(Work to complete) Beginning with the line that contains "Agile et DevOps", print each line to the end of the data exactly. Omit the pictures.

[Data in this exercise Boundary: Start]

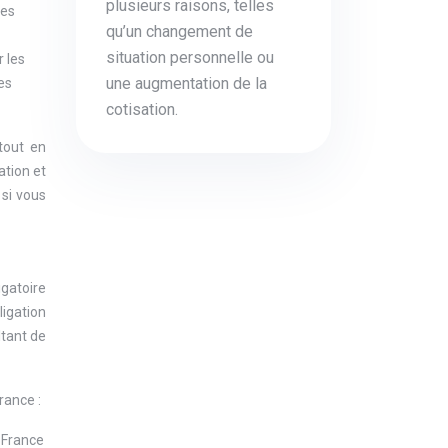
plusieurs raisons, telles
les
qu’un changement de
situation personnelle ou
 les
une augmentation de la
es
cotisation.
tout en
ation et
 si vous
igatoire
ligation
ltant de
rance :
 France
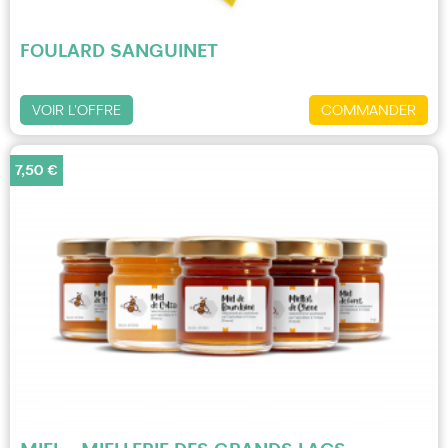
FOULARD SANGUINET
VOIR L'OFFRE
COMMANDER
7,50 €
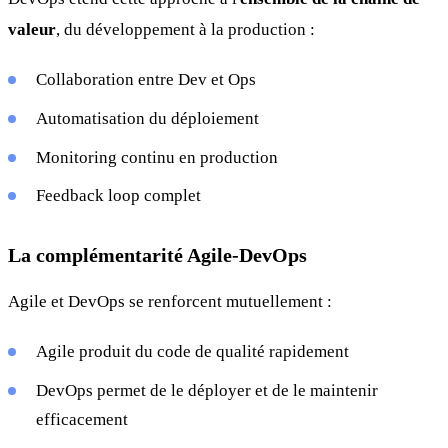
valeur
, du développement à la production :
Collaboration entre Dev et Ops
Automatisation du déploiement
Monitoring continu en production
Feedback loop complet
La complémentarité Agile-DevOps
Agile et DevOps se renforcent mutuellement :
Agile produit du code de qualité rapidement
DevOps permet de le déployer et de le maintenir
efficacement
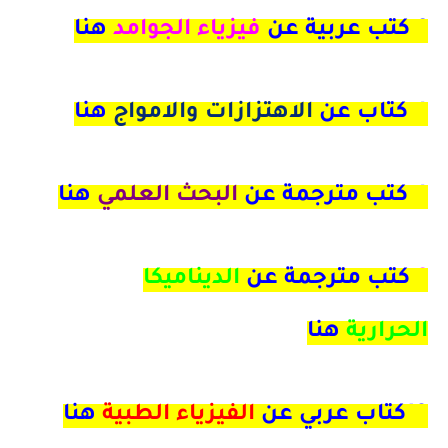
6 كتب عربية عن
فيزياء الجوامد
هنا
4
كتاب عن
الاهتزازات والامواج
هنا
4 كتب مترجمة عن
البحث العلمي
هنا
9
كتب مترجمة عن
الديناميكا
الحرارية
هنا
18كتاب عربي عن
الفيزياء الطبية
هنا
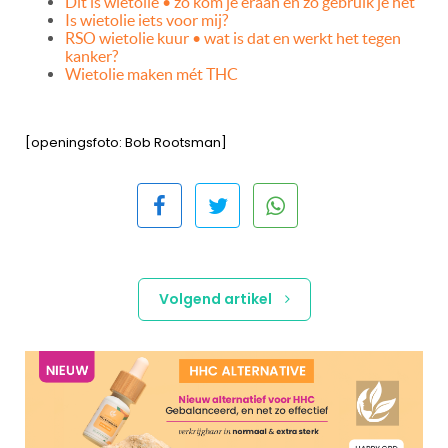
Dit is wietolie • zo kom je eraan en zo gebruik je het
Is wietolie iets voor mij?
RSO wietolie kuur • wat is dat en werkt het tegen
kanker?
Wietolie maken mét THC
[openingsfoto: Bob Rootsman]
Volgend artikel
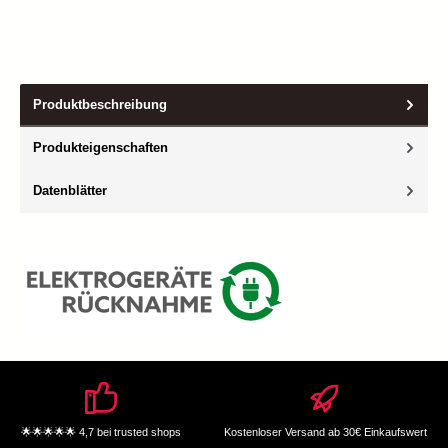
Produktbeschreibung
Produkteigenschaften
Datenblätter
🌟🌟🌟🌟🌟 4,7 bei trusted shops
Kostenloser Versand ab 30€ Einkaufswert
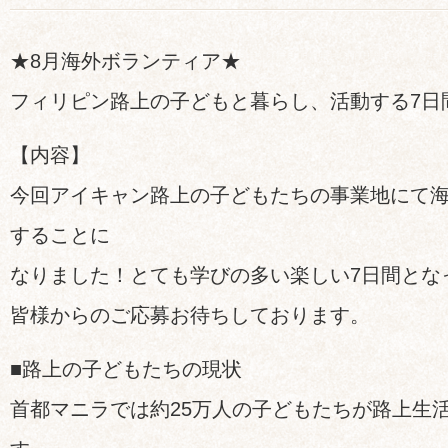
★8月海外ボランティア★
フィリピン路上の子どもと暮らし、活動する7日
【内容】
今回アイキャン路上の子どもたちの事業地にて
することに
なりました！とても学びの多い楽しい7日間とな
皆様からのご応募お待ちしております。
■路上の子どもたちの現状
首都マニラでは約25万人の子どもたちが路上生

[Data in this exercise Boundary: End]

(Answer section)
Agile et DevOps se renforcent mutuellement :
Agile produit du code de qualité rapidement
DevOps permet de le déployer et de le maintenir
efficacement
6 كتب عربية عن
فيزياء الجوامد
هنا
4
كتاب عن
الاهتزازات والامواج
هنا
4 كتب مترجمة عن
البحث العلمي
هنا
9
كتب مترجمة عن
الديناميكا
الحرارية
هنا
18كتاب عربي عن
الفيزياء الطبية
هنا
Dit is wietolie • zo kom je eraan en zo gebruik je het
Is wietolie iets voor mij?
RSO wietolie kuur • wat is dat en werkt het tegen
kanker?
Wietolie maken mét THC
[openingsfoto: Bob Rootsman]
Volgend artikel
Produktbeschreibung
Produkteigenschaften
Datenblätter
🌟🌟🌟🌟🌟 4,7 bei trusted shops
Kostenloser Versand ab 30€ Einkaufswert
★8月海外ボランティア★
フィリピン路上の子どもと暮らし、活動する7日
【内容】
今回アイキャン路上の子どもたちの事業地にて
することに
なりました！とても学びの多い楽しい7日間とな
皆様からのご応募お待ちしております。
■路上の子どもたちの現状
首都マニラでは約25万人の子どもたちが路上生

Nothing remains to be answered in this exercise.